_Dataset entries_
BEGIN
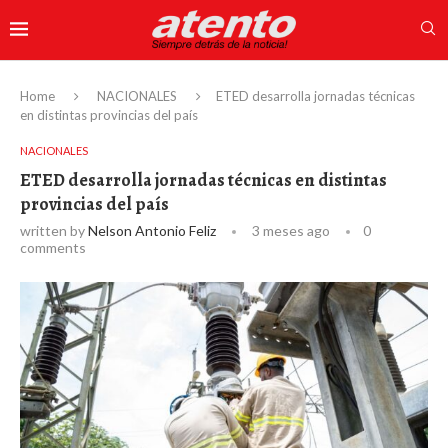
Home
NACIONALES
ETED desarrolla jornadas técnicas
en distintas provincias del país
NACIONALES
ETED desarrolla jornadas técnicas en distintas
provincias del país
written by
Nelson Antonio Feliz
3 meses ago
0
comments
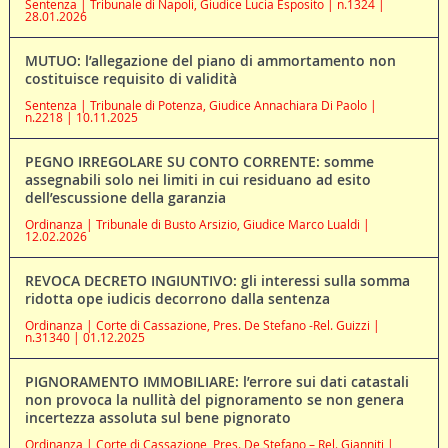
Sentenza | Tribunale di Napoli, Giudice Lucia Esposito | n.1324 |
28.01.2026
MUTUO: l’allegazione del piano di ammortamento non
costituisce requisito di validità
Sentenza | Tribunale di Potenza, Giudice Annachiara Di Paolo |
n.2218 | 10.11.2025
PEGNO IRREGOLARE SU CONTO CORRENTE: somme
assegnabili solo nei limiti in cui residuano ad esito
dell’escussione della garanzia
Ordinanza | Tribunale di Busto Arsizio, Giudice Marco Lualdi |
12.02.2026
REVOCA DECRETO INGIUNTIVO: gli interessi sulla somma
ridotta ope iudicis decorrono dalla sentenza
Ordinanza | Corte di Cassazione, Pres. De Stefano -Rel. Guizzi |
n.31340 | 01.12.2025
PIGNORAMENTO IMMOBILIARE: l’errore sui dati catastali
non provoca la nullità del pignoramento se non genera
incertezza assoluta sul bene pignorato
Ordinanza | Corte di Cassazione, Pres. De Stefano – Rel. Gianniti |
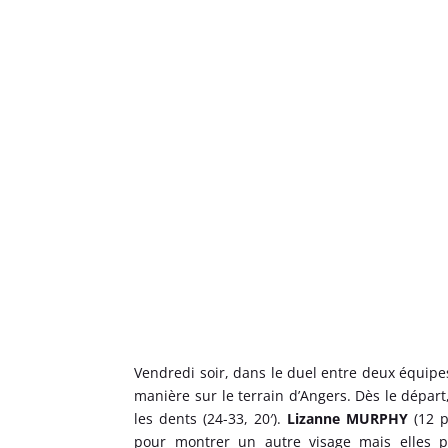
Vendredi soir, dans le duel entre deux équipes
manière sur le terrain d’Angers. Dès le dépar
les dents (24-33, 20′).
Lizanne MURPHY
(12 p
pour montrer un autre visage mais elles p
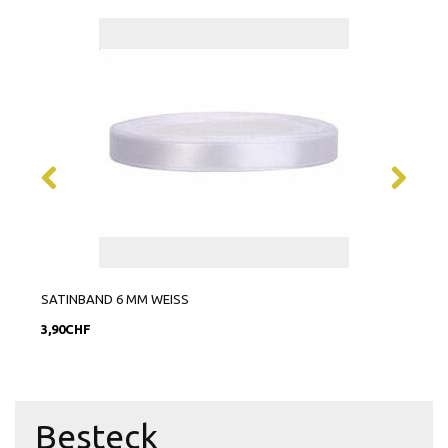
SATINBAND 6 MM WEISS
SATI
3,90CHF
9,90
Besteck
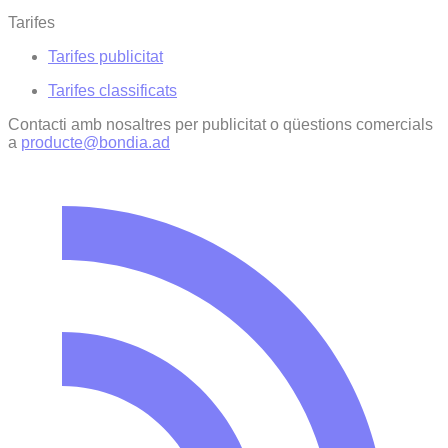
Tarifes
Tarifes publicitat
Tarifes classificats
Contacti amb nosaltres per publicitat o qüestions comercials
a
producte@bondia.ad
END
BEGIN
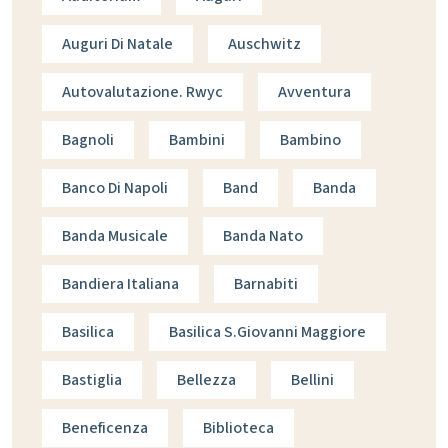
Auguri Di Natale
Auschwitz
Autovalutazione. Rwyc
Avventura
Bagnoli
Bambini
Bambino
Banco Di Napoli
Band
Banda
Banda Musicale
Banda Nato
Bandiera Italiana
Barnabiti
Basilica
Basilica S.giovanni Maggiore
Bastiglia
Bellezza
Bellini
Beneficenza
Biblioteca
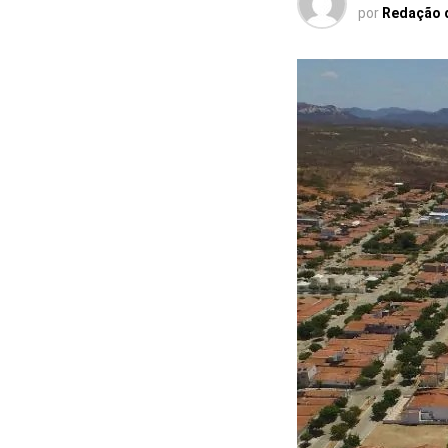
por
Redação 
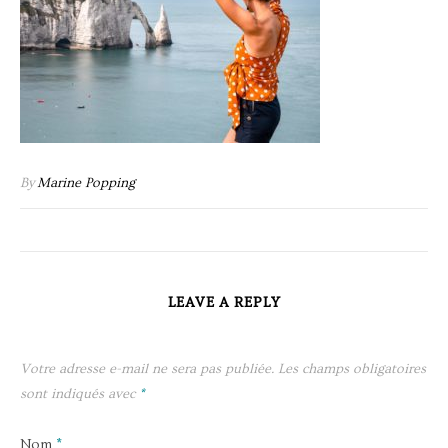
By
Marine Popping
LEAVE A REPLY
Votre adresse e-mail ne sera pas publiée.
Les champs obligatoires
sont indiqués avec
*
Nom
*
END
BEGIN
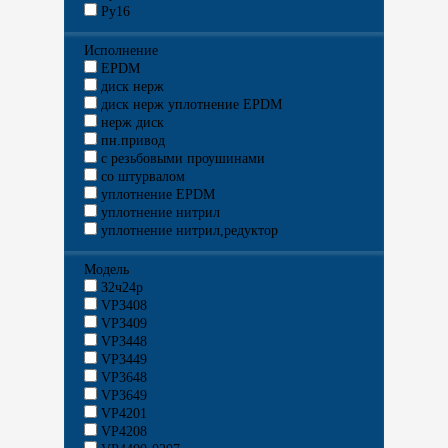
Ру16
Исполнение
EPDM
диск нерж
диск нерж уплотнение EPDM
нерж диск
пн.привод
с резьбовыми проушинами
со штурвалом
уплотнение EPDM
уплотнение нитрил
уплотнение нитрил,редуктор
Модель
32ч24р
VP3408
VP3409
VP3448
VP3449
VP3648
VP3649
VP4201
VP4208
END
Each line in the data that holds the string "publicitat" needs to be copied.

_TASK ANSWER_
Tarifes publicitat
Contacti amb nosaltres per publicitat o qüestions comercials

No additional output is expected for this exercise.